--- Instructions for the task ---
Every line below that holds the word "domácí" must be listed.

--- Given entries ---
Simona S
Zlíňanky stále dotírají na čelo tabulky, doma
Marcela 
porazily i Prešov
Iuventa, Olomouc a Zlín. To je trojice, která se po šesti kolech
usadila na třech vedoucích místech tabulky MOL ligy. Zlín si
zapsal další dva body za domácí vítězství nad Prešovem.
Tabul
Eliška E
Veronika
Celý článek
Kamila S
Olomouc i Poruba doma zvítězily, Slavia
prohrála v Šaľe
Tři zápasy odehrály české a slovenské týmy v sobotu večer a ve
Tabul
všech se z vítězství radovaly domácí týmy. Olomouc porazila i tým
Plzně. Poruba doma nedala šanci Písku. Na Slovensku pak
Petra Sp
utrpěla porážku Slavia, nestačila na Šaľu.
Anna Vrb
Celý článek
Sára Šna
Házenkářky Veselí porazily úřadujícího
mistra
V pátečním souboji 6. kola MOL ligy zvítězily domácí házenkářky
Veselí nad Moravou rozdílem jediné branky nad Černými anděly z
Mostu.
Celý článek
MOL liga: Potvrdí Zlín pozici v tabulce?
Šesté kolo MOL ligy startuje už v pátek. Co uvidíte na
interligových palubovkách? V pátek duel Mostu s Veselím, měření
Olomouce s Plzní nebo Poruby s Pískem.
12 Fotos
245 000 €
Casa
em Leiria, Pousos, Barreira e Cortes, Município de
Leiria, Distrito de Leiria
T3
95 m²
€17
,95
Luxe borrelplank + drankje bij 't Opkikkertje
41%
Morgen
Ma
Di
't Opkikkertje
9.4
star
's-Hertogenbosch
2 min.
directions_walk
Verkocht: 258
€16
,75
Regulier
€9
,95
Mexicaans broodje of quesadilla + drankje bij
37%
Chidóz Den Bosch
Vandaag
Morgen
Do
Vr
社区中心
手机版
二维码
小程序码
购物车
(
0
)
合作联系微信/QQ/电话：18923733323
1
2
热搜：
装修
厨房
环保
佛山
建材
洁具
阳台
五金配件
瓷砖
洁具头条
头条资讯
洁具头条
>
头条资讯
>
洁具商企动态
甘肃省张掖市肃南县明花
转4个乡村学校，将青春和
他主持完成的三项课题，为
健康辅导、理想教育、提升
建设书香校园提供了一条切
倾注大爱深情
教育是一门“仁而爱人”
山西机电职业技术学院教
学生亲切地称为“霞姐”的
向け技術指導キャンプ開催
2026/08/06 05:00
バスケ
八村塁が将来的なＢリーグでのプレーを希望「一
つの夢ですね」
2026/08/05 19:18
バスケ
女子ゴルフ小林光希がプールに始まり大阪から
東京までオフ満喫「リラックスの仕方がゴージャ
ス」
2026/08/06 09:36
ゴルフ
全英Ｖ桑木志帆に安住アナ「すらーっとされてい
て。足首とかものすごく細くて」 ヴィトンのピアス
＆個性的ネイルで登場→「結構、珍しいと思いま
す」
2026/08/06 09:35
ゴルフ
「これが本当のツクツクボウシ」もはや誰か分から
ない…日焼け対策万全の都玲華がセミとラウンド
* * *
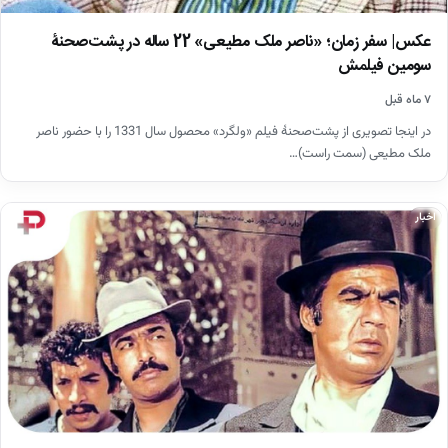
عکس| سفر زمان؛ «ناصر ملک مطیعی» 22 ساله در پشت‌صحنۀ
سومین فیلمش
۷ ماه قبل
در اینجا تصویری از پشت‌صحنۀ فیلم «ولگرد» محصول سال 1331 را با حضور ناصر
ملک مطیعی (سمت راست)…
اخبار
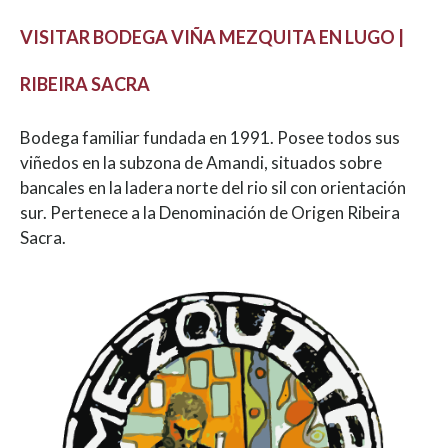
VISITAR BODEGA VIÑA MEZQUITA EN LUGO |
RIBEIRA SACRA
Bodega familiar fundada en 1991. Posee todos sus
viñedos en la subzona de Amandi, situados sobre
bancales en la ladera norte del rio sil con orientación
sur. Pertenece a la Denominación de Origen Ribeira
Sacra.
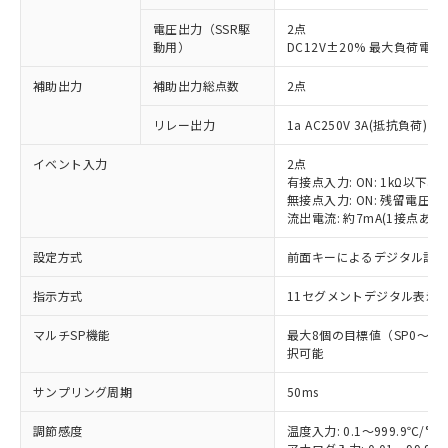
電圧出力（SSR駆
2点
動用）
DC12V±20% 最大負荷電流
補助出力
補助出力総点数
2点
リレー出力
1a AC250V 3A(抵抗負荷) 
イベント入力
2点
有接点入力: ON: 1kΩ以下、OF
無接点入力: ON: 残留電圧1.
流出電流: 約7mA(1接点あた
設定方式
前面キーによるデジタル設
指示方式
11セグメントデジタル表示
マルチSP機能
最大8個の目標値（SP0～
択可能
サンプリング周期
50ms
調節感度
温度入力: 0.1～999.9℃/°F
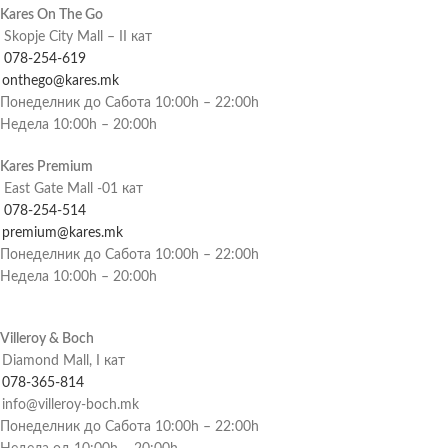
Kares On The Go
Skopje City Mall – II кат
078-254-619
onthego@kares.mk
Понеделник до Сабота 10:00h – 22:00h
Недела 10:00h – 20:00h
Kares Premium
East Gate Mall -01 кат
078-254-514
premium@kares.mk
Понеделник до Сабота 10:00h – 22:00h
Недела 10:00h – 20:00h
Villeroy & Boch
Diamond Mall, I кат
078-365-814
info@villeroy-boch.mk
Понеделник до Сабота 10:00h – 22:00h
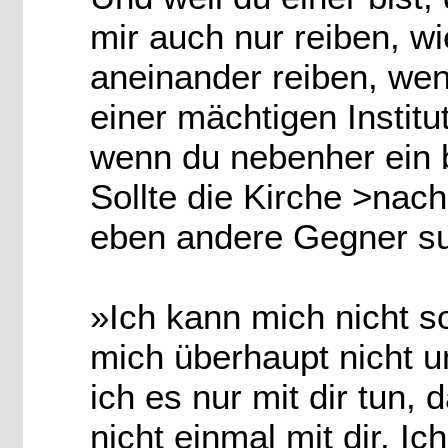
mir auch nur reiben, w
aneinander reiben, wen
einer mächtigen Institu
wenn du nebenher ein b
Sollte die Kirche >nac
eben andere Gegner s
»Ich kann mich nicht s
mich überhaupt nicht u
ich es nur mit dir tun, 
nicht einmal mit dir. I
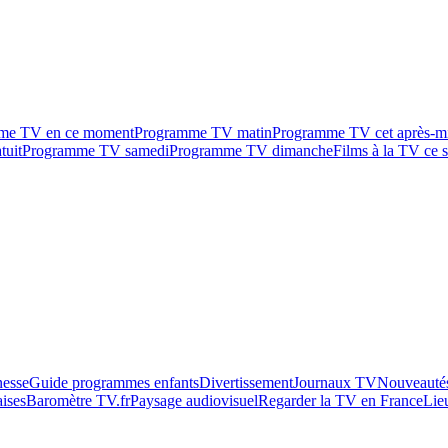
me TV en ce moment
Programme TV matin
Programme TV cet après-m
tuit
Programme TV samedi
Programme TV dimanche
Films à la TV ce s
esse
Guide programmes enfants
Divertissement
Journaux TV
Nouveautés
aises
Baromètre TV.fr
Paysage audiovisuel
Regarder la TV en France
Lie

--- Exercise response ---
zapsal další dva body za domácí vítězství nad Prešovem.
všech se z vítězství radovaly domácí týmy. Olomouc porazila i tým
V pátečním souboji 6. kola MOL ligy zvítězily domácí házenkářky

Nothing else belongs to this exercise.